[Characteristic of structural and functional organization of two-cell mouse embryos exposed to inhibitors of cell proliferation].

Within the framework of studying the "2-cell block in vitro" phenomenon, two variants of inhibitory-induced stoppage of development at a two-cell stage were produced and analysed. Mimosine arrested the cleavage on the G1/S interface, and genistein at G2 stage of the second cell cycle. In the experimentally blocked embryos a detailed study was made of the ultrastructural organization of blastomeres and intracellular localization of mitochondria vitally stained with rhodamine 123. The light and electron microscope observations testify to the viability of the embryos within a 22-24 hour exposure to inhibitors. Adhesive contacts between blastomeres were seen to slack after the treatment with both the inhibitors, resp., but in particular after genistein treatment. At the ultrastructural level no significant destructive modifications in blastomere organization were noticed. The cytoplasm of the control and treated embryo cells displayed diffusely distributed sheets of intermediate filaments, morphologically looking immature mitochondria and numerous aggregated lipid inclusions. The nuclear morphology was similar in both cases. Mitochondria of the treated embryo cells kept their ability to accumulate rhodamine 123, which testifies to their functional activity. However, the character of mitochondrial intracellular distribution was seen to change from diffuse to clustered. Numerous mitochondria clusters were concentrated mainly in the perinuclear area of blastomeres.

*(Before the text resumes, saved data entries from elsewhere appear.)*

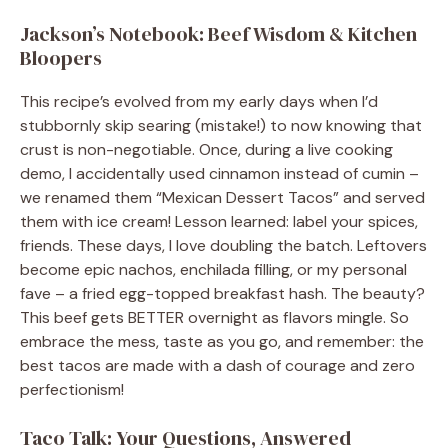
Jackson’s Notebook: Beef Wisdom & Kitchen
Bloopers
This recipe’s evolved from my early days when I’d
stubbornly skip searing (mistake!) to now knowing that
crust is non-negotiable. Once, during a live cooking
demo, I accidentally used cinnamon instead of cumin –
we renamed them “Mexican Dessert Tacos” and served
them with ice cream! Lesson learned: label your spices,
friends. These days, I love doubling the batch. Leftovers
become epic nachos, enchilada filling, or my personal
fave – a fried egg-topped breakfast hash. The beauty?
This beef gets BETTER overnight as flavors mingle. So
embrace the mess, taste as you go, and remember: the
best tacos are made with a dash of courage and zero
perfectionism!
Taco Talk: Your Questions, Answered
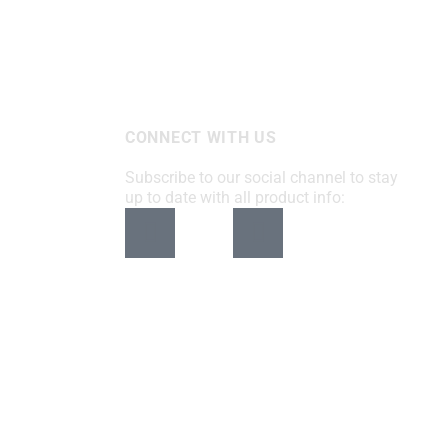
CONNECT WITH US
Subscribe to our social channel to stay
up to date with all product info:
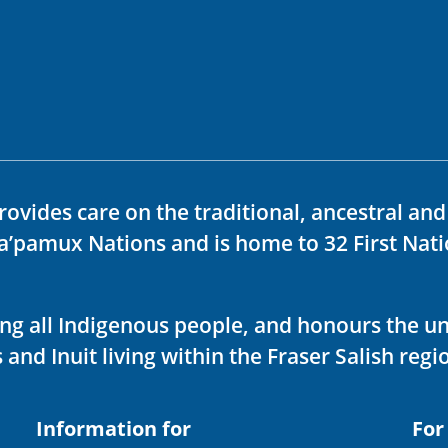
rovides care on the traditional, ancestral an
ka’pamux Nations and is home to 32 First Nati
ving all Indigenous people, and honours the u
 and Inuit living within the Fraser Salish regi
Information for
For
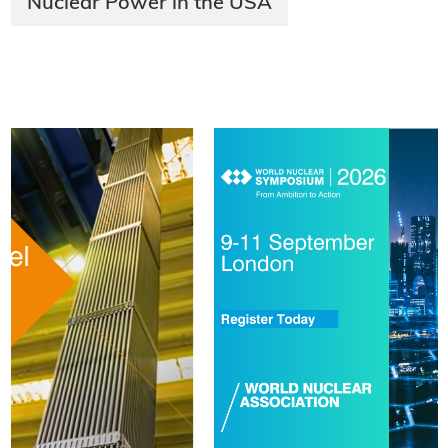
Nuclear Power in the USA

As in the control ones, in the treated embryos the position of the nuclei was visualized by ring-like concentrations of mitochondria in the central part of blastomeres; in mimosine-treated cells the "rings" were thickened and contained mitochondria clusters. In genistein-treated embryos, mitochondria form numerous tiny clusters uniformly distributed in the cytoplasm; the perinuclear "rings" are still present, though less distinct than in the control embryos. Thus, it may be concluded that although the inhibitory treatment of two-cell embryos truly modified the mitochondrial distribution in these, the eventual pattern of such changes differed considerably from that characteristic of embryos in the state of "2-cell block in vitro". These results support the view on the unique character of morphofunctional modifications that occur in the latter embryos.